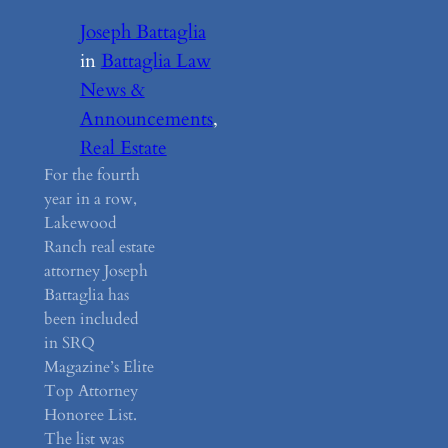
Joseph Battaglia
in
Battaglia Law
News &
Announcements
, 
Real Estate
For the fourth
year in a row,
Lakewood
Ranch real estate
attorney Joseph
Battaglia has
been included
in SRQ
Magazine’s Elite
Top Attorney
Honoree List.
The list was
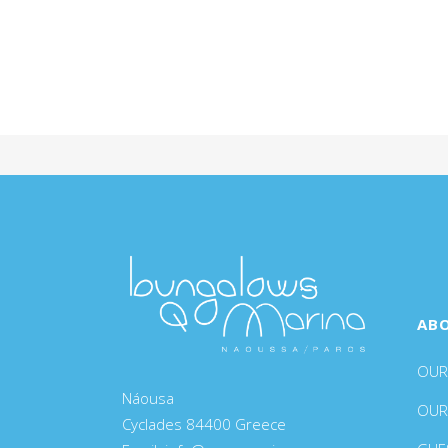
AB
OUR
Náousa
OUR
Cyclades 84400 Greece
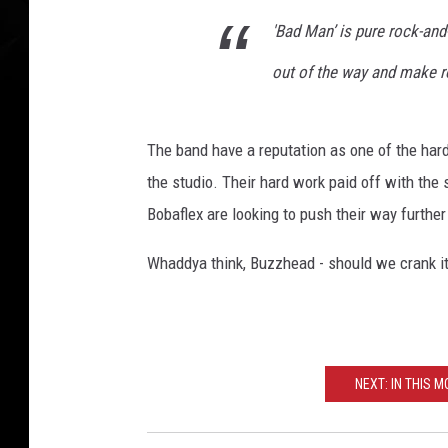
'Bad Man’ is pure rock-and-r
out of the way and make r
The band have a reputation as one of the hardes
the studio. Their hard work paid off with the 
Bobaflex are looking to push their way further
Whaddya think, Buzzhead - should we crank it 
NEXT: IN THIS M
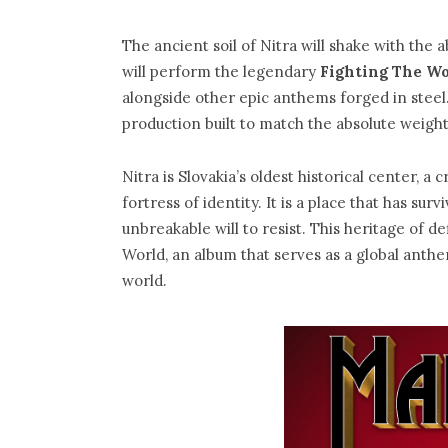
The ancient soil of Nitra will shake with the 
will perform the legendary
Fighting The W
alongside other epic anthems forged in steel.
production built to match the absolute weight 
Nitra is Slovakia’s oldest historical center, a
fortress of identity. It is a place that has su
unbreakable will to resist. This heritage of 
World, an album that serves as a global anth
world.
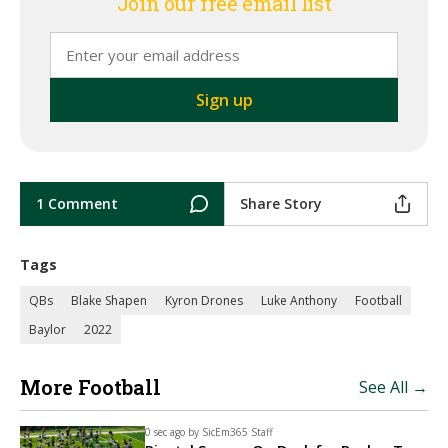
Join our free email list
1 Comment
Share Story
Tags
QBs
Blake Shapen
Kyron Drones
Luke Anthony
Football
Baylor
2022
More Football
See All →
0 sec ago by
SicEm365 Staff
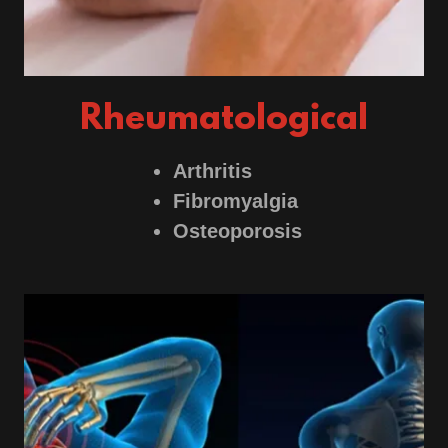
Rheumatological
Arthritis
Fibromyalgia
Osteoporosis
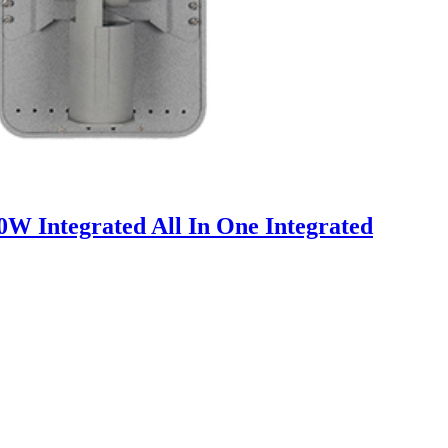
Integrated All In One Integrated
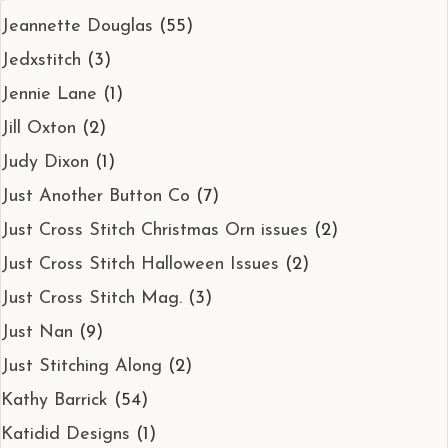
Jeannette Douglas
(55)
Jedxstitch
(3)
Jennie Lane
(1)
Jill Oxton
(2)
Judy Dixon
(1)
Just Another Button Co
(7)
Just Cross Stitch Christmas Orn issues
(2)
Just Cross Stitch Halloween Issues
(2)
Just Cross Stitch Mag.
(3)
Just Nan
(9)
Just Stitching Along
(2)
Kathy Barrick
(54)
Katidid Designs
(1)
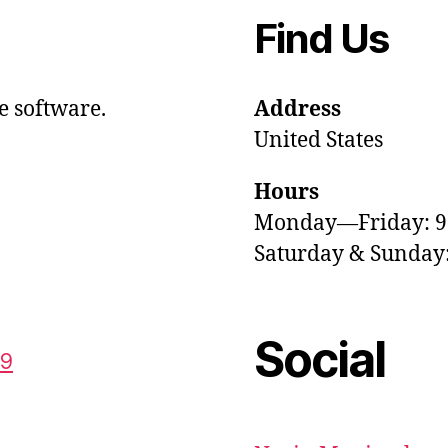
Find Us
e software.
Address
United States
Hours
Monday—Friday: 
Saturday & Sunda
Social
59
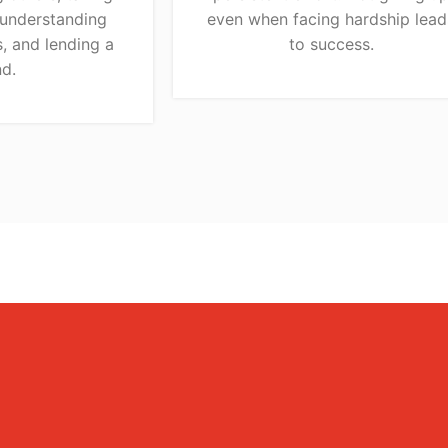
 understanding
even when facing hardship lead
, and lending a
to success.
d.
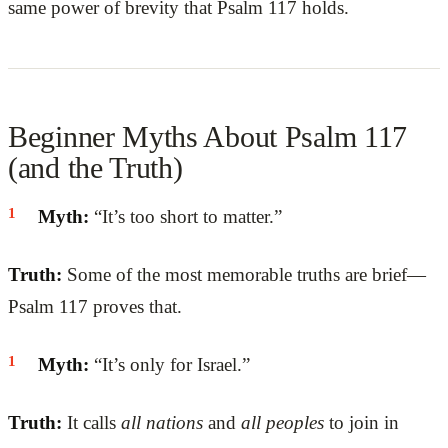
same power of brevity that Psalm 117 holds.
Beginner Myths About Psalm 117
(and the Truth)
Myth:
“It’s too short to matter.”
Truth:
Some of the most memorable truths are brief—
Psalm 117 proves that.
Myth:
“It’s only for Israel.”
Truth:
It calls
all nations
and
all peoples
to join in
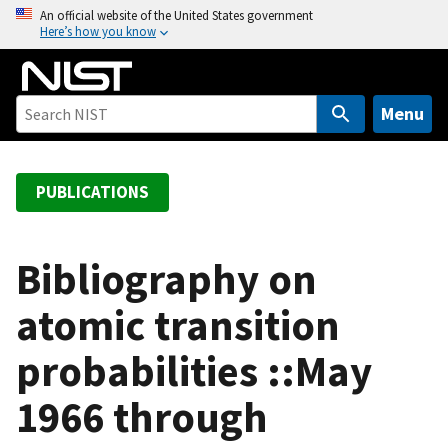
S
An official website of the United States government
Here’s how you know
k
i
p
t
Menu
o
m
a
PUBLICATIONS
i
n
c
Bibliography on
o
atomic transition
n
t
probabilities ::May
e
n
1966 through
t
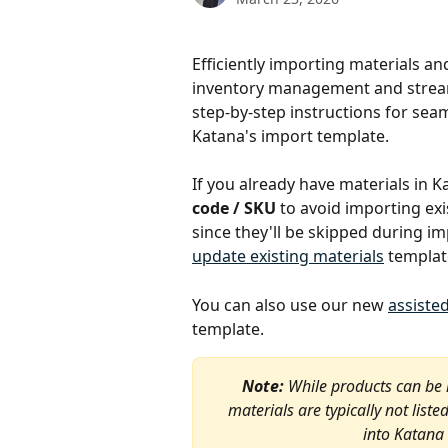
Efficiently importing materials an
inventory management and stream
step-by-step instructions for sea
Katana's import template.
If you already have materials in K
code / SKU
 to avoid importing exi
since they'll be skipped during im
update existing materials
 templat
You can also use our new 
assiste
template. 
Note:
 While products can be
materials are typically not list
into Katana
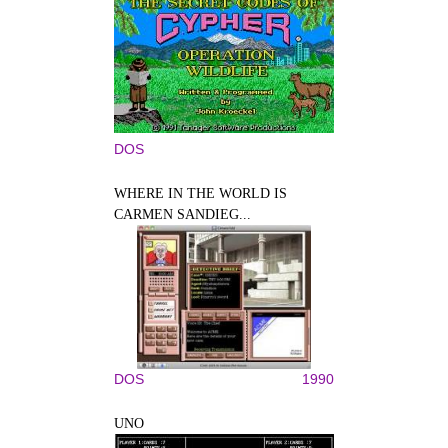
DOS
WHERE IN THE WORLD IS
CARMEN SANDIEG...
DOS
1990
UNO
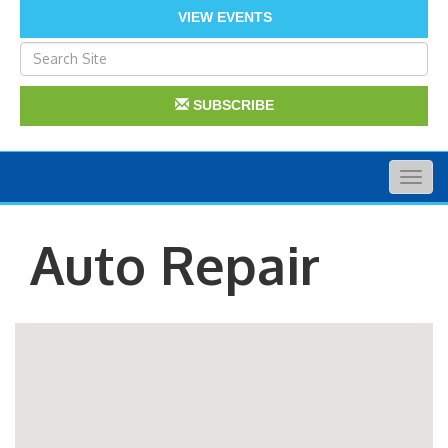
VIEW EVENTS
SUBSCRIBE
Togg
navig
Auto Repair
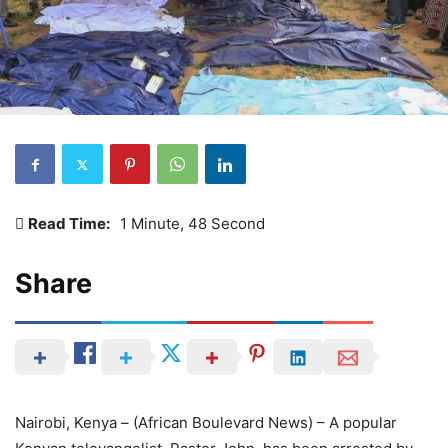
Read Time:
1 Minute, 48 Second
Share
Nairobi, Kenya – (African Boulevard News) – A popular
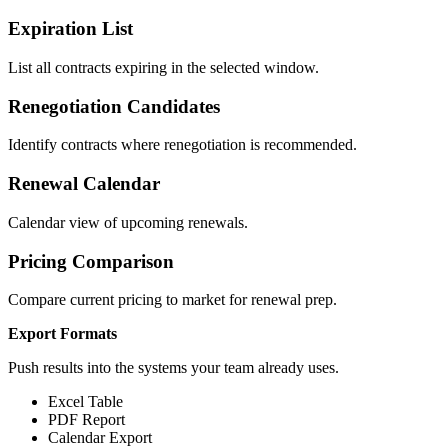
Expiration List
List all contracts expiring in the selected window.
Renegotiation Candidates
Identify contracts where renegotiation is recommended.
Renewal Calendar
Calendar view of upcoming renewals.
Pricing Comparison
Compare current pricing to market for renewal prep.
Export Formats
Push results into the systems your team already uses.
Excel Table
PDF Report
Calendar Export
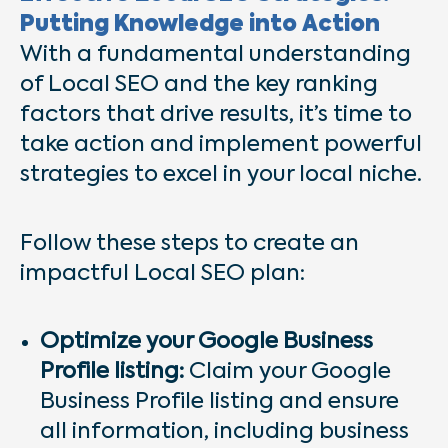
Putting Knowledge into Action
With a fundamental understanding
of Local SEO and the key ranking
factors that drive results, it’s time to
take action and implement powerful
strategies to excel in your local niche.
Follow these steps to create an
impactful Local SEO plan:
Optimize your Google Business
Profile listing:
Claim your Google
Business Profile listing and ensure
all information, including business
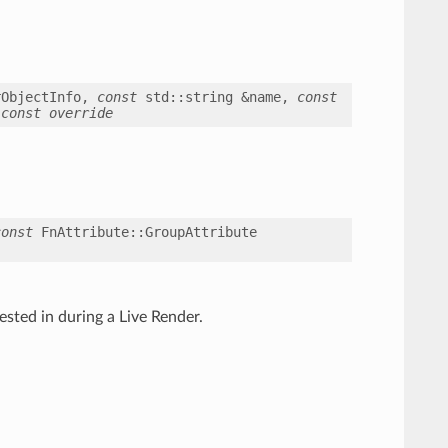
rObjectInfo
,
const
std
::
string
&
name
,
const
const
override
const
FnAttribute
::
GroupAttribute
ested in during a Live Render.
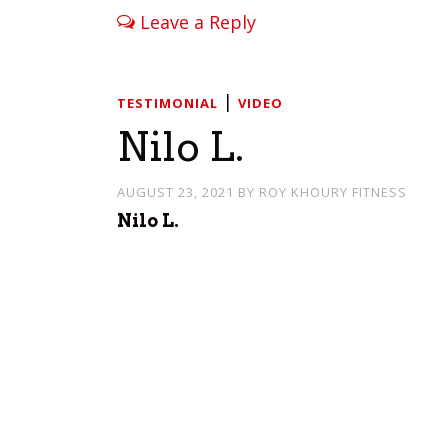
Leave a Reply
|
TESTIMONIAL
VIDEO
Nilo L.
AUGUST 23, 2021
BY
ROY KHOURY FITNESS
Nilo L.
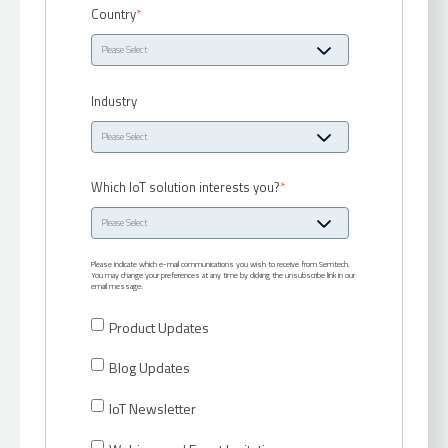
Country
*
Industry
Which IoT solution interests you?
*
Please indicate which e-mail communications you wish to receive from Semtech.
You may change your preferences at any time by clicking the unsubscribe link in our
email message:
Product Updates
Blog Updates
IoT Newsletter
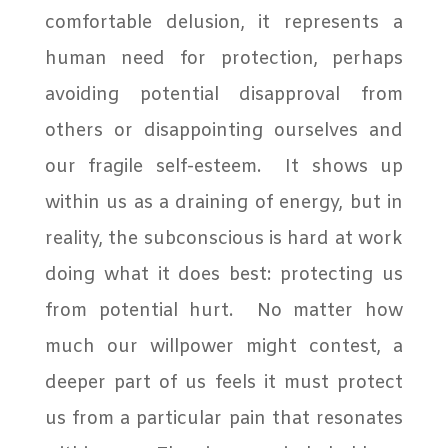
comfortable delusion, it represents a
human need for protection, perhaps
avoiding potential disapproval from
others or disappointing ourselves and
our fragile self-esteem.
It shows up
within us as a draining of energy, but in
reality, the subconscious is hard at work
doing what it does best: protecting us
from potential hurt. No matter how
much our willpower might contest, a
deeper part of us feels it must protect
us from a particular pain that resonates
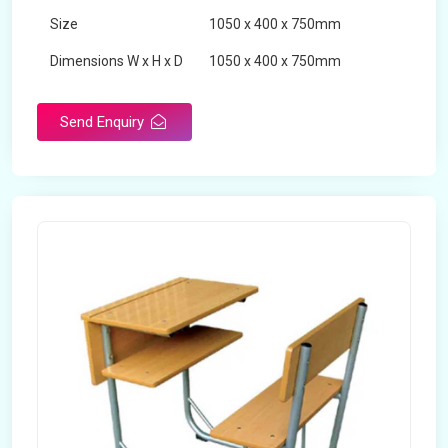
Size
1050 x 400 x 750mm
Dimensions W x H x D
1050 x 400 x 750mm
Product Type
School Desk
Send Enquiry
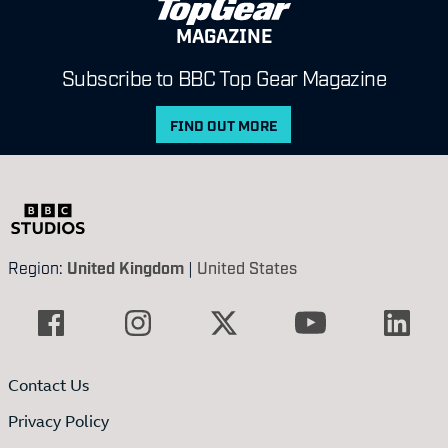
MAGAZINE
Subscribe to BBC Top Gear Magazine
FIND OUT MORE
Region:
United Kingdom
|
United States
Contact Us
Privacy Policy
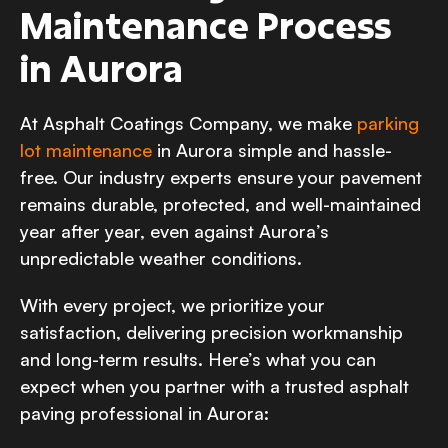
Maintenance Process
in Aurora
At Asphalt Coatings Company, we make
parking
lot maintenance
in Aurora simple and hassle-
free. Our industry experts ensure your pavement
remains durable, protected, and well-maintained
year after year, even against Aurora’s
unpredictable weather conditions.
With every project, we prioritize your
satisfaction, delivering precision workmanship
and long-term results. Here’s what you can
expect when you partner with a trusted asphalt
paving professional in Aurora:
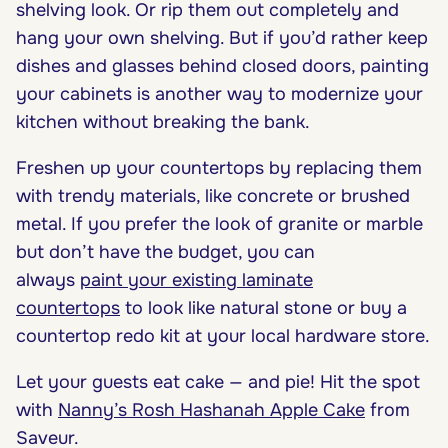
shelving look. Or rip them out completely and
hang your own shelving. But if you’d rather keep
dishes and glasses behind closed doors, painting
your cabinets is another way to modernize your
kitchen without breaking the bank.
Freshen up your countertops by replacing them
with trendy materials, like concrete or brushed
metal. If you prefer the look of granite or marble
but don’t have the budget, you can
always
paint your existing laminate
countertops
to look like natural stone or buy a
countertop redo kit at your local hardware store.
Let your guests eat cake — and pie! Hit the spot
with
Nanny’s Rosh Hashanah Apple Cake
from
Saveur.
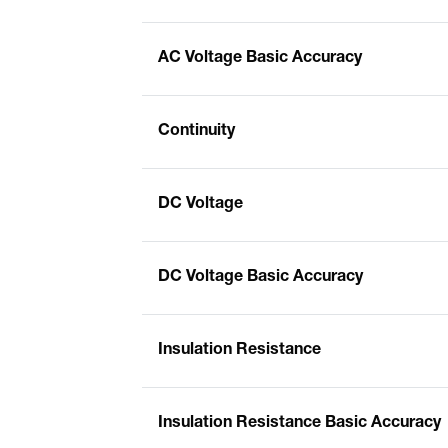
AC Voltage Basic Accuracy
Continuity
DC Voltage
DC Voltage Basic Accuracy
Insulation Resistance
Insulation Resistance Basic Accuracy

# Problem requirements
Could you show every line of the material that includes the string "materials"?

# Solution
Efficiently importing materials an
If you already have materials in K
update existing materials
materials are typically not list
with trendy materials, like concrete or brushed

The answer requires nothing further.